*** Exercise inputs Section Begins ***

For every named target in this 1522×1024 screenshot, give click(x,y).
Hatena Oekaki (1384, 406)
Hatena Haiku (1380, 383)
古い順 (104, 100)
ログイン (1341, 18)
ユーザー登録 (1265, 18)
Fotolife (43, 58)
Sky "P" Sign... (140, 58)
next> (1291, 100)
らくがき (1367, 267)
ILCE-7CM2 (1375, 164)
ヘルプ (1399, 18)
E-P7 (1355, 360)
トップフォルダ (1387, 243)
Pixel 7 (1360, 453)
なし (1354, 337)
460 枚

*** Exercise inputs Section Ends ***

Work item -
Copy exactly the lines running from the one that holds "ログイン (1341, 18)" to the last line of the listing above. Include both of those lines.

Solution to this problem -
ログイン (1341, 18)
ユーザー登録 (1265, 18)
Fotolife (43, 58)
Sky "P" Sign... (140, 58)
next> (1291, 100)
らくがき (1367, 267)
ILCE-7CM2 (1375, 164)
ヘルプ (1399, 18)
E-P7 (1355, 360)
トップフォルダ (1387, 243)
Pixel 7 (1360, 453)
なし (1354, 337)
460 枚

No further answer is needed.